フィリピンのセブ州は3月21日、新型コロナウイルスの感染拡大防止のため、翌22日午後3時から65歳以上および学生の外出を終日禁止すると発表した。医療機関に受診する場合は除くが、外出の際は身分証の携行が求められる。

セブ州はさらに州内の企業に対して、3月24日以降は一部の業種を除いて従業員の50%以上の在宅勤務などのテレワークを義務付けるとした。テレワークの対象外となる業種は、医療関連施設、電気・ガス・水道・通信・空港・交通を含むインフラ、食品・医薬品を含む製造業、食品・医薬品の小売店、ゴミ収集・郵便・貨物船サービス、ニュースメディア、銀行など金融関連サービス、建設、安全・衛生など住民にとって必要不可欠なサービス、政府機関や国民の健康・安全・福祉を維持するために必要な物流、子供の世話を挙げた。

同州はさらに、3月24日からバー、カジノ、理髪店、運動施設など全ての娯楽施設の閉鎖、スポーツ大会などのイベント開催の禁止を決定。また、自宅周辺で10人以上集まって行う野外劇、ダンス、ビンゴといった催し物も禁止するとした。

セブ州は3月14日付で、午後10時から午前5時までの夜間外出を禁止し、全ての公立および私立学校の閉鎖を決定している。
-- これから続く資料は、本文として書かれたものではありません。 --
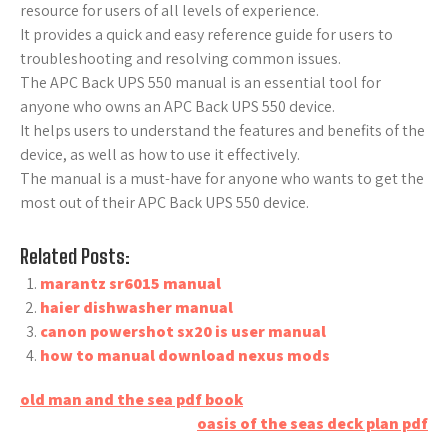
resource for users of all levels of experience.
It provides a quick and easy reference guide for users to
troubleshooting and resolving common issues.
The APC Back UPS 550 manual is an essential tool for
anyone who owns an APC Back UPS 550 device.
It helps users to understand the features and benefits of the
device, as well as how to use it effectively.
The manual is a must-have for anyone who wants to get the
most out of their APC Back UPS 550 device.
Related Posts:
marantz sr6015 manual
haier dishwasher manual
canon powershot sx20 is user manual
how to manual download nexus mods
Post
old man and the sea pdf book
oasis of the seas deck plan pdf
navigation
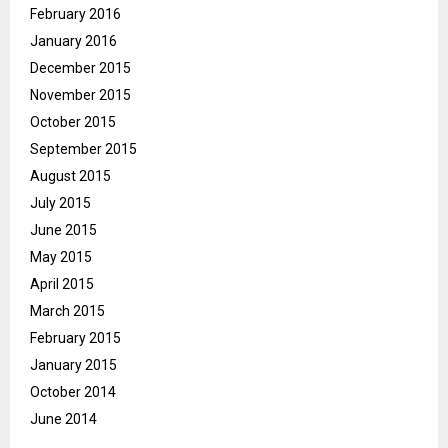
February 2016
January 2016
December 2015
November 2015
October 2015
September 2015
August 2015
July 2015
June 2015
May 2015
April 2015
March 2015
February 2015
January 2015
October 2014
June 2014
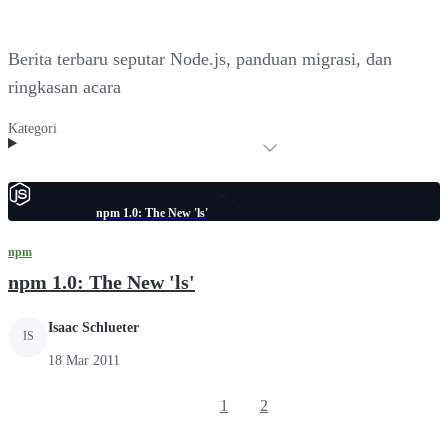
Berita terbaru seputar Node.js, panduan migrasi, dan
ringkasan acara
Kategori
npm 1.0: The New 'ls'
npm
npm 1.0: The New 'ls'
Isaac Schlueter
IS
18 Mar 2011
1
2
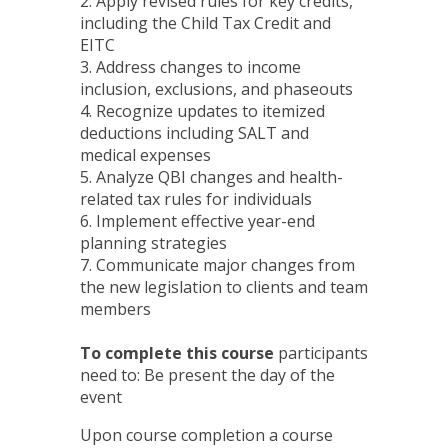
2. Apply revised rules for key credits,
including the Child Tax Credit and
EITC
3. Address changes to income
inclusion, exclusions, and phaseouts
4. Recognize updates to itemized
deductions including SALT and
medical expenses
5. Analyze QBI changes and health-
related tax rules for individuals
6. Implement effective year-end
planning strategies
7. Communicate major changes from
the new legislation to clients and team
members
To complete this course
participants
need to: Be present the day of the
event
Upon course completion a course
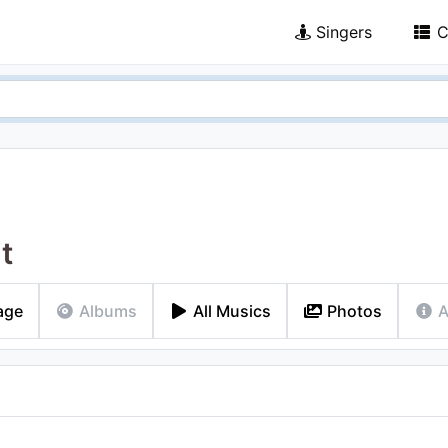
Singers
C
it
age
Albums
All Musics
Photos
A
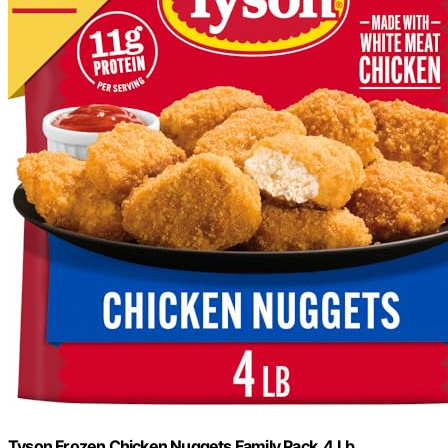
Tyson Frozen Chicken Nuggets Family Pack, 4 Lb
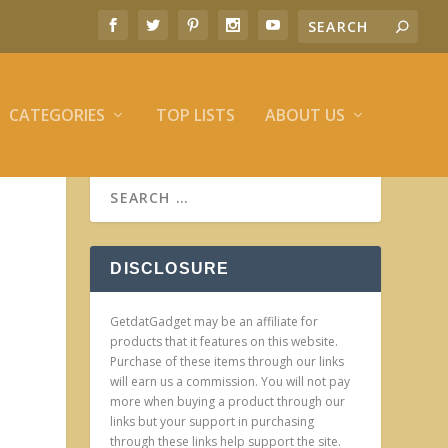
CATEGORIES
TOP LISTS
ABOUT US
DISCLOSURE
GetdatGadget may be an affiliate for
products that it features on this website.
Purchase of these items through our links
will earn us a commission. You will not pay
more when buying a product through our
links but your support in purchasing
through these links help support the site.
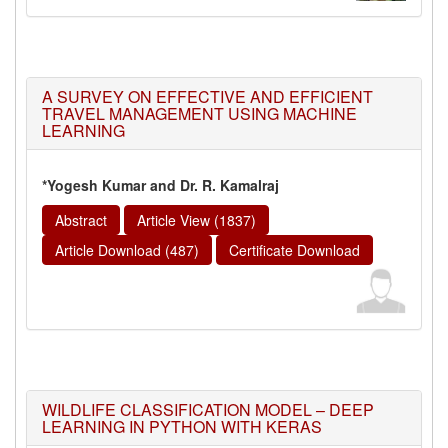
A SURVEY ON EFFECTIVE AND EFFICIENT
TRAVEL MANAGEMENT USING MACHINE
LEARNING
*Yogesh Kumar and Dr. R. Kamalraj
Abstract
Article View (1837)
Article Download (487)
Certificate Download
WILDLIFE CLASSIFICATION MODEL – DEEP
LEARNING IN PYTHON WITH KERAS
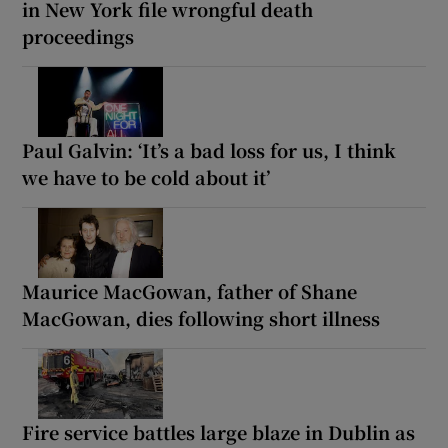
in New York file wrongful death
proceedings
Paul Galvin: ‘It’s a bad loss for us, I think
we have to be cold about it’
Maurice MacGowan, father of Shane
MacGowan, dies following short illness
Fire service battles large blaze in Dublin as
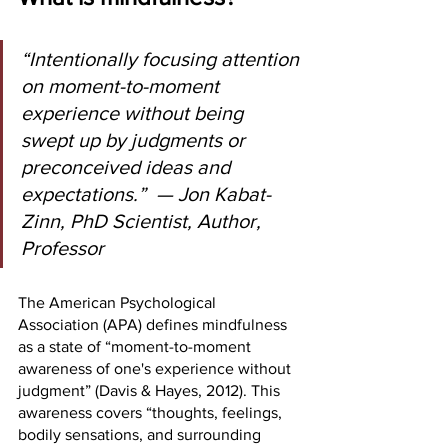
“Intentionally focusing attention 
on moment-to-moment 
experience without being 
swept up by judgments or 
preconceived ideas and 
expectations.”  — Jon Kabat-
Zinn, PhD Scientist, Author, 
Professor
The American Psychological 
Association (APA) defines mindfulness 
as a state of “moment-to-moment 
awareness of one's experience without 
judgment” (Davis & Hayes, 2012). This 
awareness covers “thoughts, feelings, 
bodily sensations, and surrounding 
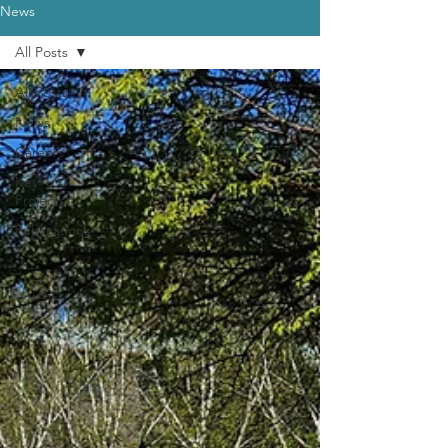
News
All Posts
All Posts
News
Careers
Key
Projects
Publications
セブ市においては独自の行政命令により、午後8時から午前5時までの夜間の外出を禁止している。

大統領の権限強化法案が下院で成立、民間施設の強制利用可能に

新型コロナウイルスの国内感染拡大防止策を審議する臨時議会が3月23日に開会し、ドゥテルテ大統領の権限を強化するための法案「下院第6616号法案」が即日、下院で成立した。
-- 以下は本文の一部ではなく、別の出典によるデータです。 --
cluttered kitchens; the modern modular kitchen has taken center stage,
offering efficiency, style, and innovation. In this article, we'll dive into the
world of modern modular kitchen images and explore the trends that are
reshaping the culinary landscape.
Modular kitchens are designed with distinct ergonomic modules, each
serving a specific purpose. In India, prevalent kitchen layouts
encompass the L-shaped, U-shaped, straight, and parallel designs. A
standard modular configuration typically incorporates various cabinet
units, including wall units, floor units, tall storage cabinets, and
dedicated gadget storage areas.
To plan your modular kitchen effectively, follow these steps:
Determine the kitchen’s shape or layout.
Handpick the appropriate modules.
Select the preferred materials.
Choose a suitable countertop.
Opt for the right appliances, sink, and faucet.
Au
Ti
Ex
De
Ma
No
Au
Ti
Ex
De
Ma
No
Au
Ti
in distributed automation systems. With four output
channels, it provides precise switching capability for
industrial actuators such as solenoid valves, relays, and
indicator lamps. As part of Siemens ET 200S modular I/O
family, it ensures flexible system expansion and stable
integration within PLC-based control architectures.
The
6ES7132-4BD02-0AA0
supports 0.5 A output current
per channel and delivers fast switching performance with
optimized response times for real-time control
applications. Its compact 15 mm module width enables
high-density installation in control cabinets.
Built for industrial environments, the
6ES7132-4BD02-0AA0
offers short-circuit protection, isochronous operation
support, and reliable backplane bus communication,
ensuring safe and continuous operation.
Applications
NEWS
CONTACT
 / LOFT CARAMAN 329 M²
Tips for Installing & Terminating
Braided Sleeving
下院第6616号法案は、公共の利益の観点から必要である場合は、民間企業が保有する病院、医療関連施設、ホテル、その他同様の施設について、医療従事者の宿泊、検疫または医療施設としてフィリピン政府が利用することや、公共交通機関を医療従事者や緊急対応要員などのために利用することを認めると規定した。ただし、新型コロナウイルスの収束時点またはなるべく早い段階で当該施設または公共交通機関の所有者に対して、フィリピン政府は相応の補償を行うものとした。
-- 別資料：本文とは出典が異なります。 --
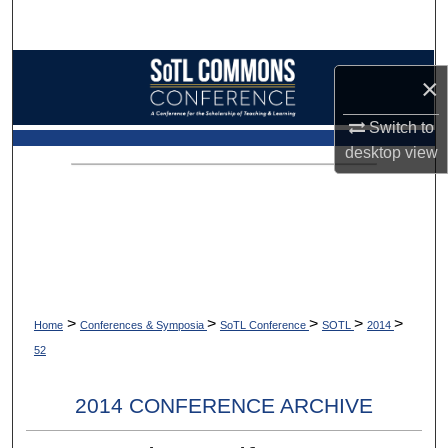
Search
Browse Collections
×
My Account
Switch to
desktop
view
About
Digital Commons Network™
>
>
>
>
>
Home
Conferences & Symposia
SoTL Conference
SOTL
2014
52
2014 CONFERENCE ARCHIVE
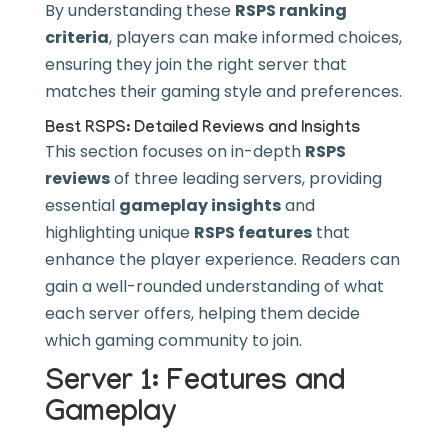
By understanding these
RSPS ranking
criteria
, players can make informed choices,
ensuring they join the right server that
matches their gaming style and preferences.
Best RSPS: Detailed Reviews and Insights
This section focuses on in-depth
RSPS
reviews
of three leading servers, providing
essential
gameplay insights
and
highlighting unique
RSPS features
that
enhance the player experience. Readers can
gain a well-rounded understanding of what
each server offers, helping them decide
which gaming community to join.
Server 1: Features and
Gameplay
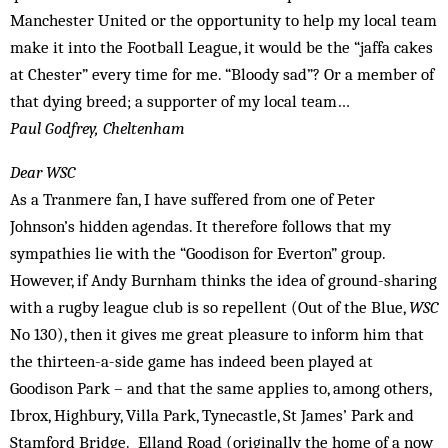
Manchester United or the opportunity to help my local team
make it into the Football League, it would be the “jaffa cakes
at Chester” every time for me. “Bloody sad”? Or a member of
that dying breed; a supporter of my local team…
Paul Godfrey, Cheltenham
Dear WSC
As a Tranmere fan, I have suffered from one of Peter
Johnson’s hidden agendas. It therefore follows that my
sympathies lie with the “Goodison for Everton” group.
However, if Andy Burnham thinks the idea of ground-sharing
with a rugby league club is so repellent (Out of the Blue,
WSC
No 130), then it gives me great pleasure to inform him that
the thirteen-a-side game has indeed been played at
Goodison Park – and that the same applies to, among others,
Ibrox, Highbury, Villa Park, Tynecastle, St James’ Park and
Stamford Bridge. Elland Road (originally the home of a now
そのほか、新型コロナウイルスの感染拡大に乗じた製品価格の不当操作、カルテルおよび独占を禁じるための対策を執ることや、輸入品もしくは国内製造品にかかわらず食品、衣料品、医薬品、燃料、肥料、化学品、建材、器具、機械、そのほか必要不可欠な製品の供給、販売、物流を阻害する有害な慣習をフィリピン政府が取り締まることを認めると規定した。